Lansoprazole with Mycophenolate Mofetil Interaction Details

Brand Names Associated with Lansoprazole

Brand Names Associated with Mycophenolate Mofetil

Medical Content Editor Dr. Brian Staiger, PharmD
Last updated Nov 17, 2023

Interaction Effect

Reduced mycophenolic acid exposure

Interaction Summary

Coadministration of proton pump inhibitors in single doses to healthy volunteers and multiple doses to transplant patients receiving mycophenolate mofetil has been reported to reduce the exposure to the active metabolite, mycophenolic acid (MPA). An approximate reduction of 30% to 70% in the Cmax and 25% to 35% in the AUC of MPA has been observed, possibly due to a decrease in MPA solubility at an increased gastric pH. Obtaining MPA plasma levels before and after the initiation or discontinuation of concomitant medications may be necessary to ensure MPA levels remain stable. If coadministration of mycophenolate mofetil and a PPI is necessary, the dose of mycophenolate mofetil may need to be increased to reach equal immunosuppressive effects . Monitor patients for alterations in efficacy when coadministration with a PPI is required . Use omeprazole with caution in transplant patients receiving mycophenolate mofetil .

Severity

Major

Onset

Rapid

Evidence

Established

How To Manage Interaction

Concomitant use of mycophenolate mofetil with a proton pump inhibitor (PPI) may decrease exposure to the active metabolite mycophenolic acid (MPA), leading to decreased efficacy of mycophenolate mofetil. Monitor patients for alterations in efficacy when coadministration with a PPI is required. Obtaining MPA plasma levels before and after the initiation or discontinuation of concomitant medications may be necessary to ensure MPA levels remain stable. Enteric-coated mycophenolate sodium exposure was not affected by coadministration with PPIs . The dose of mycophenolate mofetil may need to be increased to reach equal immunosuppressive effects . Use omeprazole with caution in transplant patients receiving mycophenolate mofetil .

Mechanism Of Interaction

Incomplete dissolution and decreased absorption of mycophenolate mofetil when the gastric pH is increased

Literature Reports

A) Administration of omeprazole 20 mg twice daily for 4 days and a single 1000 mg dose of mycophenolate mofetil approximately one hour after the last dose of omeprazole to 12 healthy subjects in a crossover study resulted in a 52% reduction in the Cmax and 23% reduction in the AUC of MPA .

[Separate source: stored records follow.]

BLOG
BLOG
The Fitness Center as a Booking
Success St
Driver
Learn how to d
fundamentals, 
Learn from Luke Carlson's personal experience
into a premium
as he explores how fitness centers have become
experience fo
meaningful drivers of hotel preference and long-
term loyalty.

B) Reduced exposure of mycophenolate mofetil (CellCept(R)), but not enteric-coated mycophenolate sodium (Myfortic(R)), was reported in healthy subjects when coadministered with omeprazole in 2 randomized, crossover design with a 1-week washout period pharmacokinetic studies (N=12 each). Mycophenolic acid (MPA) levels were compared following a single oral dose of mycophenolate mofetil 1000 mg or enteric-coated mycophenolate sodium 720 mg as monotherapy, or in combination with omeprazole 20 mg twice daily (started 4 days prior). All medications were administered in fasted state with 240 mL of water. Mean Cmax of MPA was 21.7 +/- 9.9 mg/L when mycophenolate mofetil was administered alone, compared with 10.5 +/- 3.6 mg/mL when administered in the presence of omeprazole (p less than 0.01). Mean AUC (0 to 12 hours) of MPA was 33.3 +/- 11.5 mg x hr/L when mycophenolate mofetil was administered alone, compared with 25.8 +/- 6.4 mg x hr/L when administered in the presence of omeprazole (p less than 0.05). In contrast, mean Cmax and AUC of MPA following administration of enteric-coated mycophenolate sodium were unaffected when administered alone (21.6 +/-6.5 and 31.8 +/- 7.7 mg/L, respectively) or in the presence of omeprazole (23.7 +/- 8 and 33.2 +/-6.5 mg/L, respectively) .

C) In a prospective, case-controlled pharmacokinetic study, coadministration of pantoprazole 40 mg with mycophenolate mofetil (1000 mg twice daily) and tacrolimus (dose adjusted to reach target trough levels 5 to 14 nanograms/mL) resulted in reduced mycophenolic acid concentrations in 22 heart transplant recipients. Coadministration with pantoprazole resulted in significant decreases in mycophenolic acid concentrations at 30 minutes (8.3 mg/L vs 18.3 mg/L (0.0259 mmol/L vs 0.0571 mmol/L)) and 1 hour (10 mg/L vs 15.8 mg/L (0.03 mmol/L vs 0.0493 mmol/L)), but not at 2 hours. Pantoprazole also significantly reduced mycophenolic acid AUC (51.2 mg x hr/L vs 68.7 mg x hr/L) and Cmax (12.2 mg/L vs 20.6 mg/L (0.038 mmol/L vs 0.0643 mmol/L)) and increased the time to reach Cmax (Tmax; 60 +/- 27.8 minutes vs 46.4 +/- 22.2 minutes) .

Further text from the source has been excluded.